TASK INSTRUCTIONS — Only lines holding the word "deze" are needed; copy each of them from the material.

───── RECORD EXCERPTS

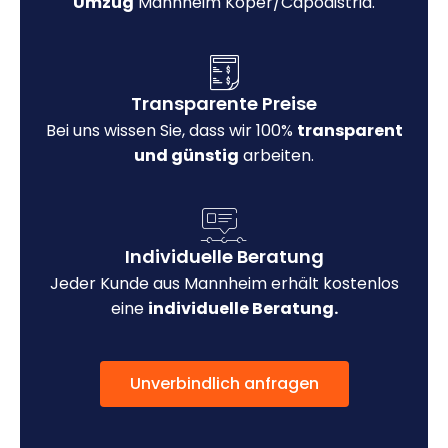
Umzug
Mannheim Koper/Capodistria.
Transparente Preise
Bei uns wissen Sie, dass wir 100%
transparent
und günstig
arbeiten.
Individuelle Beratung
Jeder Kunde aus Mannheim erhält kostenlos
eine
individuelle Beratung.
Unverbindlich anfragen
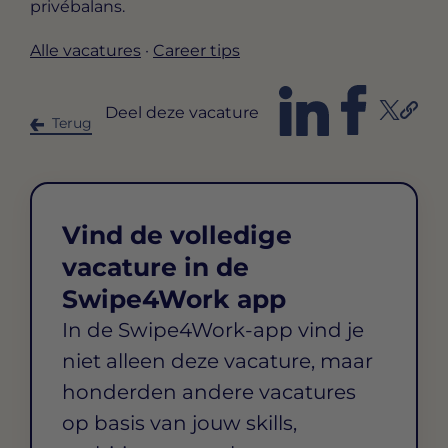
privébalans.
Alle vacatures
·
Career tips
Deel deze vacature
Terug
Vind de volledige
vacature in de
Swipe4Work app
In de Swipe4Work-app vind je
niet alleen deze vacature, maar
honderden andere vacatures
op basis van jouw skills,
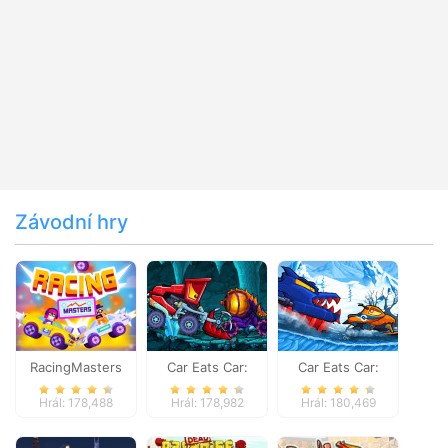
Závodní hry
RacingMasters
Car Eats Car:
Car Eats Car:
Dungeon
Winter Adventure
Hrál: 178,488
Hrál: 178,982
Hrál: 180,469
Adventure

──────────

EXERCISE SOLUTION —
Deel deze vacature
niet alleen deze vacature, maar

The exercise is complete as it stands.